Column: Haal Wiersma en RIVM maar van stikstof af

André Flach van de SGP kreeg in mei steun voor zijn motie over het stikstofdepositieonderzoek uit 2014 van het RIVM in de duinen bij Solleveld (Den Haag). Daaruit blijkt de droge depositie zes keer lager te zijn dan wat Aerius voorspelt. Flach schetst in zijn motie dat Aerius voor de duinen de depositie overschat en ‘verzoekt de regering erop aan te dringen dat voor duingebieden niet alleen gecorrigeerd wordt voor onverklaarbare concentratiemetingen, maar ook voor onverklaarbare depositiemetingen, zolang het tegendeel niet is bewezen’.
Overschatting depositie
Uit een eerdere publicatie blijkt het RIVM metingen namelijk flink te corrigeren. In de duinen met een factor 2,4. Flach stelt voor om dat op basis van het wetenschappelijk onderzoek uitgevoerd voor stikstofdepositie nu ook te doen. Klinkt logisch en zou consistent zijn. Daar komt bij dat het RIVM met een onverklaarbaar gat zit tussen concentratiemetingen en concentratieberekeningen. Dat werd eerst toegeschreven aan ammoniak uit zee, maar daar is het RIVM op teruggekomen. Meest logische verklaring door het onderzoek in Solleveld is overschatting van de depositie.
Demissionair minister Wiersma lijkt niets met de motie te doen. Bij de update van Aerius zakt de depositie in de duinen wel met 150 mol, maar dat komt niet door een correctie op depositiemetingen. Dan had het nog veel verder moeten zakken. Flach stelt de minister daar vragen over en wil weten hoe de minister de update van Aerius van het RIVM waardeert ‘zonder de door de Kamer gevraagde correctie voor depositieonderzoek in duingebied’.
Wiersma beantwoord vraag niet
Haar antwoord: „De kennisnotitie die het RIVM heeft gepubliceerd over dit onderwerp geeft een heldere uiteenzetting van de verschillende type metingen en de verschillende mogelijke toepassingen van die metingen.
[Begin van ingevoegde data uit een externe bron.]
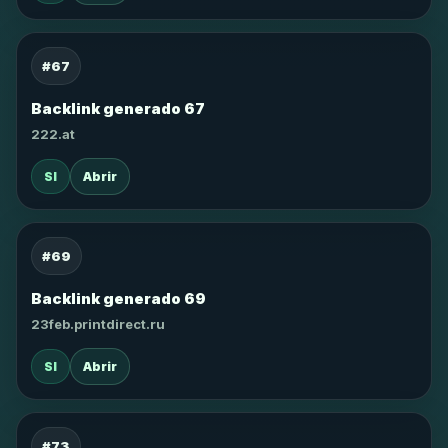
#67
Backlink generado 67
222.at
SI
Abrir
#69
Backlink generado 69
23feb.printdirect.ru
SI
Abrir
#73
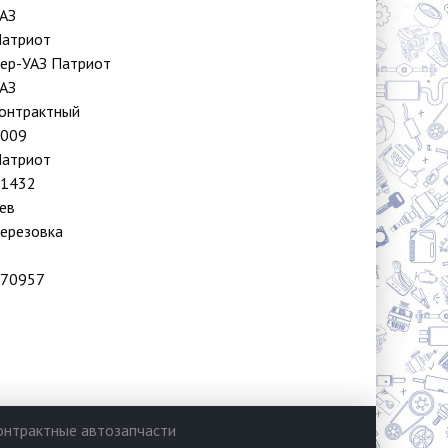
АЗ
атриот
ер-УАЗ Патриот
АЗ
онтрактный
009
атриот
1432
ев
ерезовка
70957
онтрактные автозапчасти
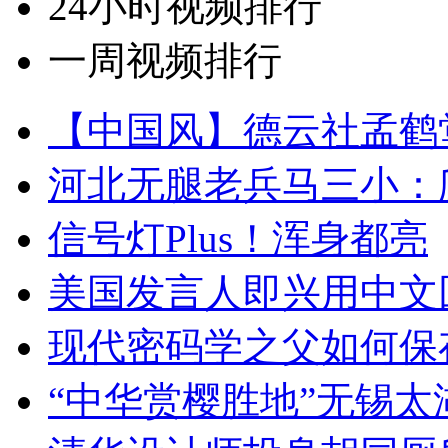
24小时视频排行
一周视频排行
【中国风】德云社孟鹤
河北无腿老兵马三小：爬
信号灯Plus！浑身都亮
美国发言人即兴用中文
现代密码学之父如何保
“中华赏樱胜地”无锡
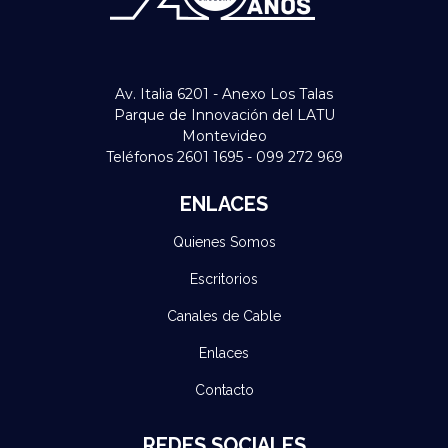
Av. Italia 6201 - Anexo Los Talas
Parque de Innovación del LATU
Montevideo
Teléfonos 2601 1695 - 099 272 969
ENLACES
Quienes Somos
Escritorios
Canales de Cable
Enlaces
Contacto
REDES SOCIALES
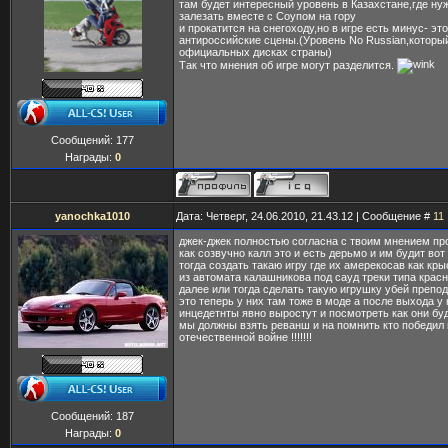
там будет интересный уровень в Казахстане,где ну
залезать вместе с Соупом на гору
и прокатится на снегоходу,но в игре есть минус- это
антироссийские сцены.(Уровень No Russian,которы
официальных дисках страны)
Так что мнения об игре могут разделится.
Сообщений:
177
Награды:
0
yanochka1010
Дата: Четверг, 24.06.2010, 21.43.12 | Сообщение #
11
джек-джек полностью согласна с твоим мнением пр
как созвучно калл это и есть дерьмо и им будит во
тогда создать такаю игру где их амерекосав как кр
из автомата калашникова под сауд треки типа красн
далее или тогда сделать такую игрушку убей препо
это теперь у них там тоже в моде а после выхода у 
инцедетнты явно выростут и посмотреть как они буду
мы должны взять реванш и на помнить кто победил 
отечественной войне !!!!!!!
Сообщений:
187
Награды:
0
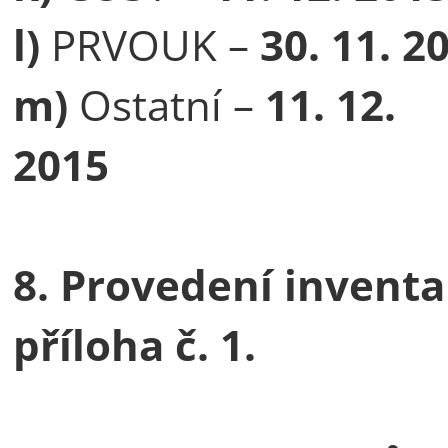
l)
PRVOUK –
30. 11. 2
m)
Ostatní –
11. 12.
2015
8. Provedení inventa
příloha č. 1.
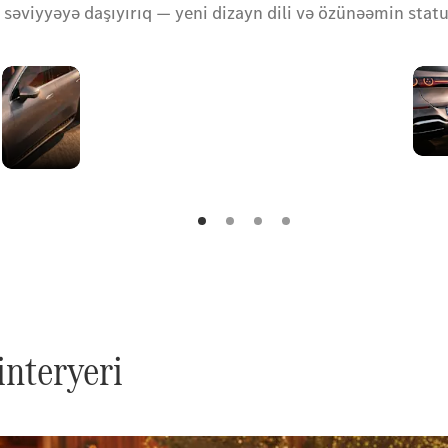
ti səviyyəyə daşıyırıq — yeni dizayn dili və özünəəmin statu
Yan
xətt
interyeri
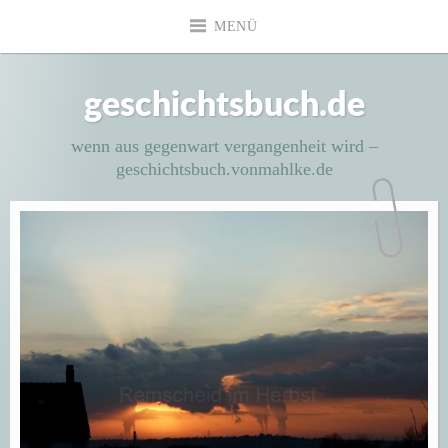
Zum
MENÜ
Inhalt
springen
geschichtsbuch.de
wenn aus gegenwart vergangenheit wird –
geschichtsbuch.vonmahlke.de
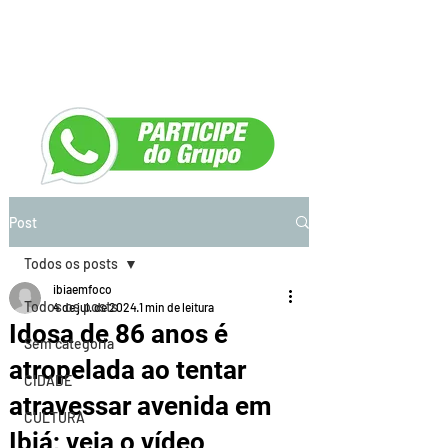
Post
Todos os posts
ibiaemfoco
Todos os posts
4 de jul. de 2024
1 min de leitura
Idosa de 86 anos é
Sem categoria
atropelada ao tentar
CIDADE
atravessar avenida em
CULTURA
Ibiá; veja o vídeo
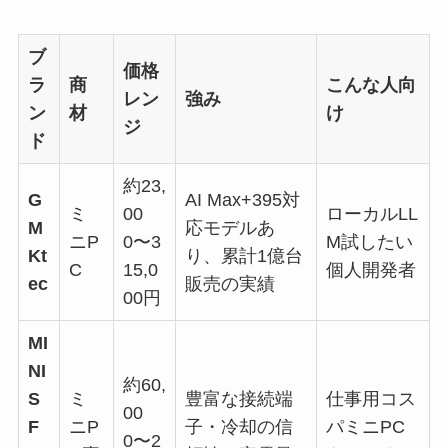
ブ
価格
ラ
商
こんな人向
レン
強み
ン
材
け
ジ
ド
約23,
G
AI Max+395対
ミ
00
ローカルLL
M
応モデルあ
ニP
0〜3
M試したい
Kt
り、累計1億台
C
15,0
個人開発者
ec
販売の実績
00円
MI
NI
約60,
S
ミ
豊富な接続端
仕事用コス
00
F
ニP
子・冷却の信
パミニPC
0〜2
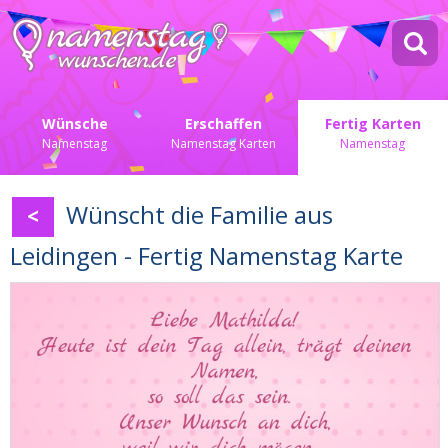
Wünsche
Erschaffen
Fertig Karten
Namenstag
Namenstag Karten
Namenstag
Wünscht die Familie aus
<
Leidingen - Fertig Namenstag Karte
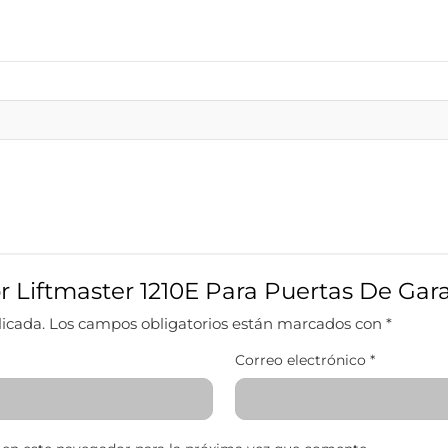
r Liftmaster 1210E Para Puertas De Gara
licada.
Los campos obligatorios están marcados con
*
Correo electrónico
*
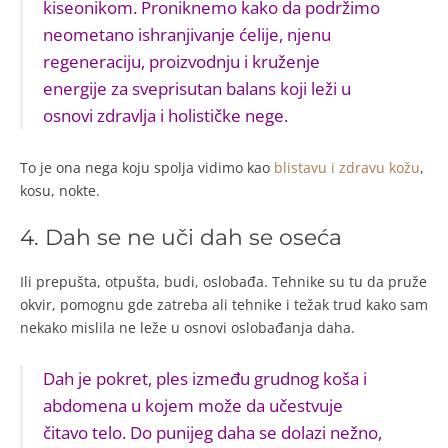
kiseonikom. Proniknem
o kako da podržimo
neometano ishranjivanje ćelije, njenu
regeneraciju, proizvodnju i kruženje
energije za sveprisutan balans koji leži u
osnovi zdravlja i holističke nege.
To je ona nega koju spolja vidimo kao
blistavu i zdravu kožu
,
kosu, nokte.
4. Dah se ne uči dah se oseća
Ili prepušta, otpušta, budi, oslobađa. Tehnike su tu da pruže
okvir, pomognu gde zatreba ali tehnike i težak trud kako sam
nekako mislila ne leže u osnovi oslobađanja daha.
Dah je pokret, ples između grudnog koša i
abdomena u kojem može da učestvuje
čitavo telo. Do punijeg daha se dolazi nežno,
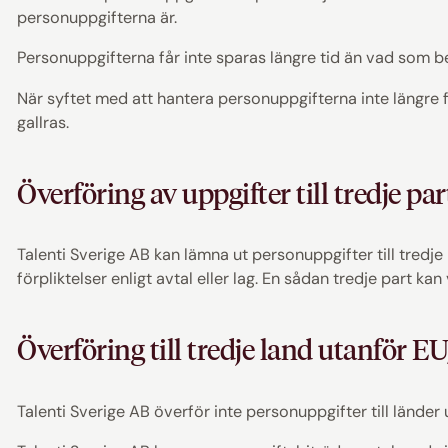
personuppgifterna är.
Personuppgifterna får inte sparas längre tid än vad som 
När syftet med att hantera personuppgifterna inte längre 
gallras.
Överföring av uppgifter till tredje par
Talenti Sverige AB kan lämna ut personuppgifter till tredje
förpliktelser enligt avtal eller lag. En sådan tredje part ka
Överföring till tredje land utanför E
Talenti Sverige AB överför inte personuppgifter till länder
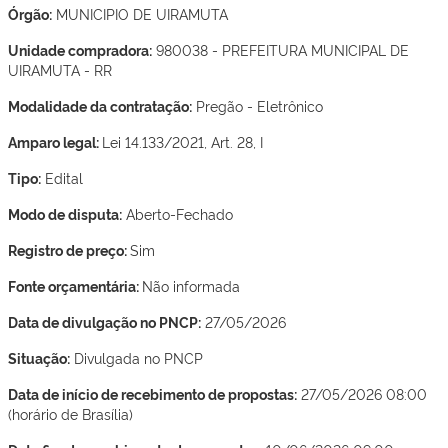
Órgão:
MUNICIPIO DE UIRAMUTA
Unidade compradora:
980038 - PREFEITURA MUNICIPAL DE
UIRAMUTA - RR
Modalidade da contratação:
Pregão - Eletrônico
Amparo legal:
Lei 14.133/2021, Art. 28, I
Tipo:
Edital
Modo de disputa:
Aberto-Fechado
Registro de preço:
Sim
Fonte orçamentária:
Não informada
Data de divulgação no PNCP:
27/05/2026
Situação:
Divulgada no PNCP
Data de início de recebimento de propostas:
27/05/2026 08:00
(horário de Brasília)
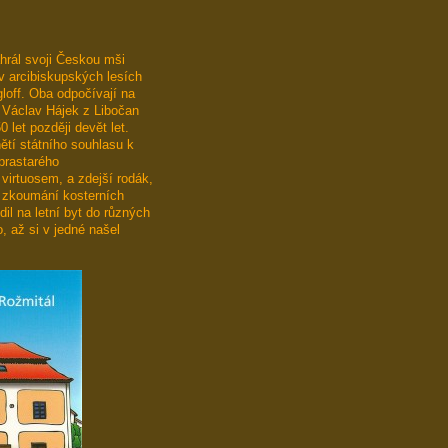
ahrál svoji Českou mši
 v arcibiskupských lesích
loff. Oba odpočívají na
é Václav Hájek z Libočan
0 let později devět let.
ětí státního souhlasu k
prastarého
irtuosem, a zdejší rodák,
u zkoumání kosterních
il na letní byt do různých
, až si v jedné našel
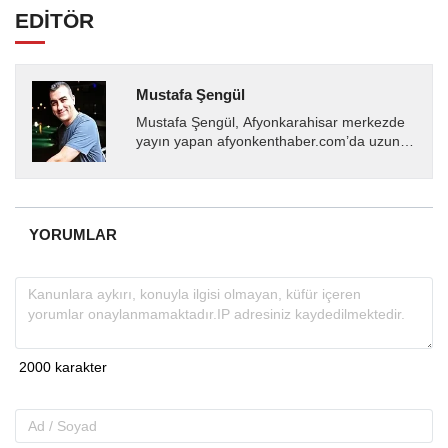
EDİTÖR
Mustafa Şengül
Mustafa Şengül, Afyonkarahisar merkezde
yayın yapan afyonkenthaber.com’da uzun
yıllardır yerel internet medyasında görev
almakta, haber akışı...
YORUMLAR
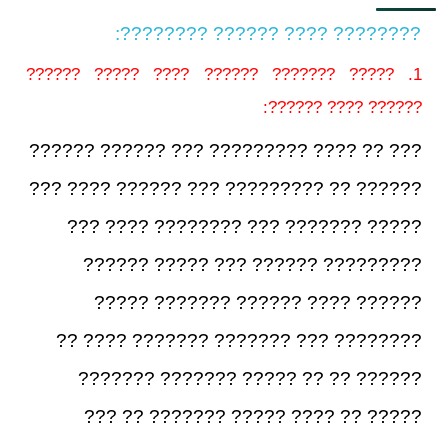
???????? ???? ?????? ????????:
1. ????? ??????? ?????? ???? ????? ??????
?????? ???? ??????:
??? ?? ???? ????????? ??? ?????? ??????
?????? ?? ????????? ??? ?????? ???? ???
????? ??????? ??? ???????? ???? ???
????????? ?????? ??? ????? ??????
?????? ???? ?????? ??????? ?????
???????? ??? ??????? ??????? ???? ??
?????? ?? ?? ????? ??????? ???????
????? ?? ???? ????? ??????? ?? ???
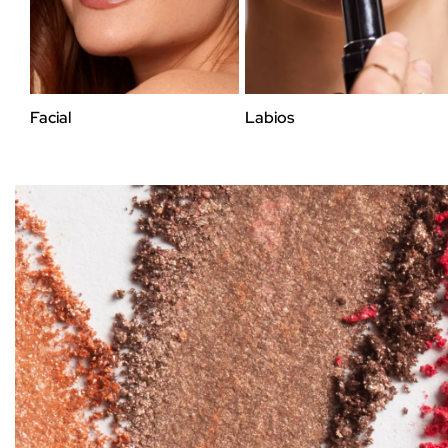
Facial
Labios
Hieruit komt duidelijk naar voren dat de metingen in Solleveld uit 2014 niet geschikt zijn om de landelijke berekeningen van de stikstofdepositie te kalibreren.”
Hier gaat het helemaal mis. Flach vroeg specifiek naar een correctie voor de duinen, waar het onderzoek van Solleveld zich toe beperkte. Maar de minister maakt er een kalibratie van voor heel Nederland, en dat kan niet op basis van het onderzoek van Solleveld. Nogal wiedes. En dat wordt ook helemaal niet gevraagd. De notitie van het RIVM maakt vooral duidelijk dat metingen ingewikkeld en duur zijn, en vaak helemaal niet kunnen.
Ruime vraagstelling
In de notitie beantwoordt het RIVM vijf ruim omschreven vragen die het ministerie stelde naar aanleiding van de motie. Het biedt het RIVM, zo lees ik het tenminste, alle ruimte om pijnlijke conclusies te vermijden. De vraag die het dichtst bij de motie komt, luidt: „Wat is de huidige rol van onderzoek naar droge depositie in het monitoringsproces? En hoe past het onderzoek in duingebied Solleveld in dat geheel?” Het samengevatte antwoord van het RIVM is dat het onderzoek in Solleveld uit 2014 slechts één meetcampagne is. Er loopt nu nieuw onderzoek. De uitkomsten van het oude en nieuwe onderzoek, aangevuld met andere onderzoeken, moeten uitwijzen of er straks een aanpassing gaat komen.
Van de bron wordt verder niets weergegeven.